UYKUMU KAÇIRDIN EY TURGAY ELLİ!

     29 Eylül Perşembe günü her zamanki saatimde ajansa gitmek üzere uyandım. Evden çıktım. Metroya doğru 15-20 dakikalık yolumu yürüyüp metroya vardım. Yaklaşık 5 dakikalık tren beklememden sonra tren geldi. Trene bindim.

     Yukarıda bu anlattıklarım 35 dakikalık zaman dilimi içerisinde oldu. Bu 35 dakikalık zaman dilimi içinde nasıl uykum var, nasıl esniyorum bilemezsiniz. Öyle böyle değil!

     Trene binmemden devam ediyorum. Tren her zamanki gibi kalabalık, herkes işine gücüne yetişme telaşında, bu arada ben hâlâ ısrarla esniyorum (Allahım bir an evvel ajansa gidip kahve içeyim, açılayım yoksa bugün ayvayı yemişim düşünceleri içindeyim.) 

     Trende oturacak yer her zamanki gibi yok, yine ayaktayım (bir kere oturarak gideyim şu işe).
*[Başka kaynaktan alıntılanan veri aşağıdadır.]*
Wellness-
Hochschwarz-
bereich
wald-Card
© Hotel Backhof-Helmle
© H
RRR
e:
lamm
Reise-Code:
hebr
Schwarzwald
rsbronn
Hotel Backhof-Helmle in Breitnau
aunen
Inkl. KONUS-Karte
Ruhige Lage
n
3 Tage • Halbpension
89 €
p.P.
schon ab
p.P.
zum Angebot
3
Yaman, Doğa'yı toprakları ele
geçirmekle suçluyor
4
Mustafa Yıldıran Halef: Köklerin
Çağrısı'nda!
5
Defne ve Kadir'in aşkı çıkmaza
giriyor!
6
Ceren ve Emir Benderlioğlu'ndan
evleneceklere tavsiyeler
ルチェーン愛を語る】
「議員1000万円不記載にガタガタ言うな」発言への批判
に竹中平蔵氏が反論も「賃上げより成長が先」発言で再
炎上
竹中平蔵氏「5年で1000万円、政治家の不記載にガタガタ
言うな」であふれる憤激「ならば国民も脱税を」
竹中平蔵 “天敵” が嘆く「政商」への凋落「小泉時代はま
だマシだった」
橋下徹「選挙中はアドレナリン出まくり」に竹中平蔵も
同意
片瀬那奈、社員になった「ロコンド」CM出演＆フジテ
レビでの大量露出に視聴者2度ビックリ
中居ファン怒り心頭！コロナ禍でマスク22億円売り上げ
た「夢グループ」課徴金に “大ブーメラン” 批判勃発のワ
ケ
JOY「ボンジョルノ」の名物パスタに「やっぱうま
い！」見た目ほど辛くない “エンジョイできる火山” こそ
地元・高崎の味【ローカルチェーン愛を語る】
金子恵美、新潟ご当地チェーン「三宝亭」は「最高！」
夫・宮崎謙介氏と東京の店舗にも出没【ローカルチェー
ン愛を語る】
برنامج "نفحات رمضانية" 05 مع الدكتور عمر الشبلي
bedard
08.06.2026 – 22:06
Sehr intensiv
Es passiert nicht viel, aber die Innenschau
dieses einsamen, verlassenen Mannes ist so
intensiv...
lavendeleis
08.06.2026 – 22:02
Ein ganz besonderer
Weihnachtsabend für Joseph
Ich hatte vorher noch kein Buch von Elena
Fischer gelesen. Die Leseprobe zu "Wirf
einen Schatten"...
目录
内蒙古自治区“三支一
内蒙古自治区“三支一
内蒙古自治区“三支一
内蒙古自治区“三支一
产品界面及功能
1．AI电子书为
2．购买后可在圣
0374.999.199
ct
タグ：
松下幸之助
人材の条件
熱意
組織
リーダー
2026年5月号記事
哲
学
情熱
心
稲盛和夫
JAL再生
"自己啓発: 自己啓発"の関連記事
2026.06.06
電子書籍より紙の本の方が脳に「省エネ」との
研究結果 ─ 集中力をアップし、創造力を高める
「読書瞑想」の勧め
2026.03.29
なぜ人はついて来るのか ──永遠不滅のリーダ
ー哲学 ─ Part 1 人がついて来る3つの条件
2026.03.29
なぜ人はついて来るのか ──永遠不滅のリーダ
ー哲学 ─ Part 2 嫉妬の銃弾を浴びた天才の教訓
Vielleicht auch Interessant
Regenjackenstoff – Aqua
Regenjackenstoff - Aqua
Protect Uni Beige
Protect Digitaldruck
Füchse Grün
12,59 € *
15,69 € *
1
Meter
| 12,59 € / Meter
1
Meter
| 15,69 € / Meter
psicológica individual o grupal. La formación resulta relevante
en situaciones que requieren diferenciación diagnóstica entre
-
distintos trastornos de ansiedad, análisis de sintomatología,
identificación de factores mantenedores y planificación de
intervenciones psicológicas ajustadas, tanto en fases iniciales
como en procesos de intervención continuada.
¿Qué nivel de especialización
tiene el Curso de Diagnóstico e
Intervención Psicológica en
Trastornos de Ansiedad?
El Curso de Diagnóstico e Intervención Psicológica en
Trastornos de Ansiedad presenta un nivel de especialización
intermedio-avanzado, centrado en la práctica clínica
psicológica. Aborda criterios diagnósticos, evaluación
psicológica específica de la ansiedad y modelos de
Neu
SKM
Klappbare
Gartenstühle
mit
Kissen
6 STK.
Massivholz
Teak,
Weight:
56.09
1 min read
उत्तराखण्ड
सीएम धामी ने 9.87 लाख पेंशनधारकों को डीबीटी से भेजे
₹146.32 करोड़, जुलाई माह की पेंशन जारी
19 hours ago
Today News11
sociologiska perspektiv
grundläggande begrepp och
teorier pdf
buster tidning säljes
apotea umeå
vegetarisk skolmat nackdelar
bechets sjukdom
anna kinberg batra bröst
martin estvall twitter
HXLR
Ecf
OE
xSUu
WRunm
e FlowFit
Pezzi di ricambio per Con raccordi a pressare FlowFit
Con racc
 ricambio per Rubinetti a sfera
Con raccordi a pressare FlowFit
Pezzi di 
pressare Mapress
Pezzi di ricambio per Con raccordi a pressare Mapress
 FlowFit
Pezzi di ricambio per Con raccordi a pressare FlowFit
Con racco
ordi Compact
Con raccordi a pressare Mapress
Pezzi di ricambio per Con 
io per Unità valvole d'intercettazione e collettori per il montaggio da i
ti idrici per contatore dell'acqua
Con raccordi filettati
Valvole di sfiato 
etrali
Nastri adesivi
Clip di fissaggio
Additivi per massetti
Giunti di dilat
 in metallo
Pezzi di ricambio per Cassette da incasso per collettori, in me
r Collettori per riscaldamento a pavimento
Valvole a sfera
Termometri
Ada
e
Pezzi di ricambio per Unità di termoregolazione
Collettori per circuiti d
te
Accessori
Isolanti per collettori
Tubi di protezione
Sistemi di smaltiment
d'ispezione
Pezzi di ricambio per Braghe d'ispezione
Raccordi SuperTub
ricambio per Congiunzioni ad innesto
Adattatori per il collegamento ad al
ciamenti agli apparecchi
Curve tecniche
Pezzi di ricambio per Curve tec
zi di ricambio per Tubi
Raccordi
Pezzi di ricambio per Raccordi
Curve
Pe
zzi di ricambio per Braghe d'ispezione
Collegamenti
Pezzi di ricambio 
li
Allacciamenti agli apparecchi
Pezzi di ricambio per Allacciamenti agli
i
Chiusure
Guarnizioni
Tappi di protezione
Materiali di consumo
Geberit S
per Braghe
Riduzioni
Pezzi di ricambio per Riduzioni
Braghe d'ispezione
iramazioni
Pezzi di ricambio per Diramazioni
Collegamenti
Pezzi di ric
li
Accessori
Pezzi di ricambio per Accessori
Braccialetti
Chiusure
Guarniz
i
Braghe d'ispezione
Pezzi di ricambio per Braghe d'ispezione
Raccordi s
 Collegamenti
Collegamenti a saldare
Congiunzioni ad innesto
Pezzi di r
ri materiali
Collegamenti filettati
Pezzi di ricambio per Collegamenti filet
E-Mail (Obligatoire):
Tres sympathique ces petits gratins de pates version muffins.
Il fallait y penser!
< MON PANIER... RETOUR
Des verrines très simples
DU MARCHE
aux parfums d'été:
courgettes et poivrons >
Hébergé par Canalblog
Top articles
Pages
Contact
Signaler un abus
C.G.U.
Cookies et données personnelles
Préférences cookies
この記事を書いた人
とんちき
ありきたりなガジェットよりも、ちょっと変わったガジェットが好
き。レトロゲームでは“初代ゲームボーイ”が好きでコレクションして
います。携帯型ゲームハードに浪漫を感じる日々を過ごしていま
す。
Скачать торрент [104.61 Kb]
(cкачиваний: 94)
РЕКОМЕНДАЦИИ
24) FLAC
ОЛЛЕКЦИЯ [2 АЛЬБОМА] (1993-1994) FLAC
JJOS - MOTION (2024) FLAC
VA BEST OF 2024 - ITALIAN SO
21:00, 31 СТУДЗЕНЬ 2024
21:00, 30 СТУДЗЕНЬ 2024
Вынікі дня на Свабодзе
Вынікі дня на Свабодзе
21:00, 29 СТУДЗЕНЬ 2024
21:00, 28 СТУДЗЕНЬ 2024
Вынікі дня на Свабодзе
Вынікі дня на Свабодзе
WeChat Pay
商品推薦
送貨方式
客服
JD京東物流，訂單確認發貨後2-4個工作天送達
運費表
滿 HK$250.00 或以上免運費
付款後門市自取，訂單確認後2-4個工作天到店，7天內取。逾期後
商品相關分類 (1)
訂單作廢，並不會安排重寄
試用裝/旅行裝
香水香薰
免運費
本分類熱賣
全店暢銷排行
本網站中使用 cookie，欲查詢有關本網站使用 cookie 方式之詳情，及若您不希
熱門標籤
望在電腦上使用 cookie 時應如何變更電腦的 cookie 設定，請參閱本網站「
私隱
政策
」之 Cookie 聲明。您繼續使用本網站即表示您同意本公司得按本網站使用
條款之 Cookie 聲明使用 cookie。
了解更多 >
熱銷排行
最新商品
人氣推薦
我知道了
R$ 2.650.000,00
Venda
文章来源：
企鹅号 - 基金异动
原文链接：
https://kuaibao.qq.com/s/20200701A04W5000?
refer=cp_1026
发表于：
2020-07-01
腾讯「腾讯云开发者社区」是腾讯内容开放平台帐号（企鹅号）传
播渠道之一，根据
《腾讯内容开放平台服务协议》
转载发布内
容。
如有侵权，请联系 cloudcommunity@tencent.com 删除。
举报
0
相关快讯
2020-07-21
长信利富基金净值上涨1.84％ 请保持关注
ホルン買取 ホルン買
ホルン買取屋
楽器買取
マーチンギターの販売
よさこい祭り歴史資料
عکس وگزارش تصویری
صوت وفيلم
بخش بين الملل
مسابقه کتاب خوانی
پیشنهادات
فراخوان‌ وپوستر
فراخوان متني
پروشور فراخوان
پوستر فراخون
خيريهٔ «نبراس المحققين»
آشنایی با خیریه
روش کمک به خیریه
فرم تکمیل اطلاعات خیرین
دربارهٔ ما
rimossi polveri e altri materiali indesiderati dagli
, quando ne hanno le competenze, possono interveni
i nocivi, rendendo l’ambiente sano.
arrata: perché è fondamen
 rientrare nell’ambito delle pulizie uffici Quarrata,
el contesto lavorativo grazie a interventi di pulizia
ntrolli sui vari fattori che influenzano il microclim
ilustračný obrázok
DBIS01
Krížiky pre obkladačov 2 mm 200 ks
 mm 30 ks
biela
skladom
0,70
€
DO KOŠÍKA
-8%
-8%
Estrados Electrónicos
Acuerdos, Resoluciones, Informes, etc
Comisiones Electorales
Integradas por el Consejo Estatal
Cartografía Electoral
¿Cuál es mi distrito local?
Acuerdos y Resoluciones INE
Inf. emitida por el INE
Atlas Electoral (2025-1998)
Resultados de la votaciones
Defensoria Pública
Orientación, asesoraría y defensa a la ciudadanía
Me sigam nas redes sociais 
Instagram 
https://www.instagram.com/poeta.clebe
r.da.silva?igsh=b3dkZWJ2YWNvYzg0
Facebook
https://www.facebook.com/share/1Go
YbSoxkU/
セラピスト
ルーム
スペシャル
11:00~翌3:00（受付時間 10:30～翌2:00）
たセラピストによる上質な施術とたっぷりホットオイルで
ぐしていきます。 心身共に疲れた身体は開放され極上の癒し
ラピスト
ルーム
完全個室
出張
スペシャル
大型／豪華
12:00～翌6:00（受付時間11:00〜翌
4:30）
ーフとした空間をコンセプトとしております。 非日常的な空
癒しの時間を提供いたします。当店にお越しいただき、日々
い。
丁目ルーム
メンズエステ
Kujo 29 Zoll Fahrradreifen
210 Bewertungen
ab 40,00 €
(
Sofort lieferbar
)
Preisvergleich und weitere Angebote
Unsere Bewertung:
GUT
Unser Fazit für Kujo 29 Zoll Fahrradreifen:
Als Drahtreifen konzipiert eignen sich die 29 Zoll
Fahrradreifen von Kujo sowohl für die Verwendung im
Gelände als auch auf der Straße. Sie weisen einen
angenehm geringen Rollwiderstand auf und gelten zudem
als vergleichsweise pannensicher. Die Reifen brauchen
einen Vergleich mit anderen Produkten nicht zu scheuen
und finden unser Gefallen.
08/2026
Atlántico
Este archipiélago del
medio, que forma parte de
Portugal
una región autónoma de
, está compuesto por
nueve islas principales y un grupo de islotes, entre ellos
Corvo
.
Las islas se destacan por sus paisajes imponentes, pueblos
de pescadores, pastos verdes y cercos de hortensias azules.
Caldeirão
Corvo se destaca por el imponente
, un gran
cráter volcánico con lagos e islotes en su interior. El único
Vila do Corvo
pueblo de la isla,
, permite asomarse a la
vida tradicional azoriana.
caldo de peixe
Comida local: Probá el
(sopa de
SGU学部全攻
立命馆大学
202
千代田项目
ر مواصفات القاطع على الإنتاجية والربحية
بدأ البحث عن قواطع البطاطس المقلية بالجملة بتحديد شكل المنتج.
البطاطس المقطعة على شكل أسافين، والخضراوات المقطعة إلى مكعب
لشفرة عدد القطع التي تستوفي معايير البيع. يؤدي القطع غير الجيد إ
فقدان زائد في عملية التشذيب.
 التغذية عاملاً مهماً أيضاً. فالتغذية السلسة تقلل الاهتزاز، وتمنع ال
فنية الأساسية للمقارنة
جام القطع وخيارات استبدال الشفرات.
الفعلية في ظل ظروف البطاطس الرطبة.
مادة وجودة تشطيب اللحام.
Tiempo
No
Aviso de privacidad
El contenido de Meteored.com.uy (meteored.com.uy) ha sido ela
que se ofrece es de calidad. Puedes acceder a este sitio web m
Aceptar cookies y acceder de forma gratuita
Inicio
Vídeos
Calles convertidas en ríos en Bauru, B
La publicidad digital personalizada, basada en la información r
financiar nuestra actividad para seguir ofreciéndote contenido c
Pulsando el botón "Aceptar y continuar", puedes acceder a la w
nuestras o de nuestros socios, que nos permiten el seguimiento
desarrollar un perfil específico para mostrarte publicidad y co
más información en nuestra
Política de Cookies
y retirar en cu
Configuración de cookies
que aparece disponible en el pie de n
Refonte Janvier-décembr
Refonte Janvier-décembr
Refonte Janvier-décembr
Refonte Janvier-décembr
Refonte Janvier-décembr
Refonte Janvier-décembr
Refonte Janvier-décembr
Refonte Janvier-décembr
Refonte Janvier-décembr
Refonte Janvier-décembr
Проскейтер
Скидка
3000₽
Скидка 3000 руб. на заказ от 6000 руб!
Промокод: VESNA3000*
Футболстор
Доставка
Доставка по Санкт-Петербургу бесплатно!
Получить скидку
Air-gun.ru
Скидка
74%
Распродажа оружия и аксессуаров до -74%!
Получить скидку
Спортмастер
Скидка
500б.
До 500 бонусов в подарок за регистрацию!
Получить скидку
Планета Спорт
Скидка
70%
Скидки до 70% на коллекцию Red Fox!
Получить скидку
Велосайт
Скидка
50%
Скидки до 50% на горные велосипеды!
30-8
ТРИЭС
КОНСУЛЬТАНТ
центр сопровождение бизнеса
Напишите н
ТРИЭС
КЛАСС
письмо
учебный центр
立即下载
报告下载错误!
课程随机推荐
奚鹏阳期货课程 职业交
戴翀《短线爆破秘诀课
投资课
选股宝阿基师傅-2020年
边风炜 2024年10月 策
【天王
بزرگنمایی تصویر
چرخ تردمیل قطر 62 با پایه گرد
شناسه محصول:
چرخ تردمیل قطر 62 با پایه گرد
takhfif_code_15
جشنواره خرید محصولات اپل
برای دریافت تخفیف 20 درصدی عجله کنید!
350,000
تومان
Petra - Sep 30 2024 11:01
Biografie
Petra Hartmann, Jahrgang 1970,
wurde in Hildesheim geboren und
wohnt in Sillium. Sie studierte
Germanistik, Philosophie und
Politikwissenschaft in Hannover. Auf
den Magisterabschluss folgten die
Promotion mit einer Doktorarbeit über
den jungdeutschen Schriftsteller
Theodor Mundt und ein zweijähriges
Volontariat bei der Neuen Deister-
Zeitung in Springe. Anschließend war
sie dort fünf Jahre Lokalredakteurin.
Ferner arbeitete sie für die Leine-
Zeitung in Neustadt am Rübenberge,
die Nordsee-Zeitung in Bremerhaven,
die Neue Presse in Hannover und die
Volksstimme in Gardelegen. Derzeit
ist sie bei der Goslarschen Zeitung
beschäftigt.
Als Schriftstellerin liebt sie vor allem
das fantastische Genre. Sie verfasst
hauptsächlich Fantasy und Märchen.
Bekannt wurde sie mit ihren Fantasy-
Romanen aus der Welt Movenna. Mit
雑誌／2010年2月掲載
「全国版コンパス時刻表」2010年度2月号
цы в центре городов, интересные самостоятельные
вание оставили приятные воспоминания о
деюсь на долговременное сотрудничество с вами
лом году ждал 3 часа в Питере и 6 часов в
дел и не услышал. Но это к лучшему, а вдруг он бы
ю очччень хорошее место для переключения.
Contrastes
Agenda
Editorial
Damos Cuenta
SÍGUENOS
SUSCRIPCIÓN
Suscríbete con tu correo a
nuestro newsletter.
Trenin içinde yürüyüp ayaktaki insan kalabalığından sıyrılmaya çalışıyorum. Gözüme daha tenha bir kısım kestirip oraya yürüyorum, hâlâ esniyorum. 

      Tenha yere geliyorum, tren hareket ediyor bu esnada. Yine esniyorum. Tam esnediğim sırada karşımda uykulu uykulu tanımlayamadığım bir şey görüyorum. Esnemeyi tamamlayana kadar gördüğüm şeyi beynim tanımlayamaya çalışıyor. Daha yaklaşıyorum. Farkına varıyorum ve "Aman Allahım bu ne diyorum?!" kendi kendime:

     Uykulu uykulu farkına vardığım yukarıdaki ilanın bir kabus olduğunu sanıp gözlerimi kapayıp tekrar bakıyorum mamafih sonuç aynı. Sorgulardayım metni ve lacivert balonu elinde tutan bıyıklı pembe gömlekli bir adam var önümdeki koca görselde.

     Bir anda kendime gelir gibi oluyorum. Artık esnemiyorum, gördüğüm şey uykumu açıyor. Uyku sersemliğini üzerimden attıktan sonra kafamı sağa çeviriyorum. Saat 3 yönüne. Ne göreyim işte bir tane daha:

     Yatağımdan hiç çıkmamış olmayı diliyorum Allah'tan. Ama çıkmışım bir kere. Maslak istasyonuna kadar bu ilanlara yolculuk ediyorum. Mümkün olduğu kadar göz göze gelmemeye çalışıyorum Turgay Elli'yle.Yalnız inerken sizlere paylaşmak için bu iki fotoğrafı çekiyorum.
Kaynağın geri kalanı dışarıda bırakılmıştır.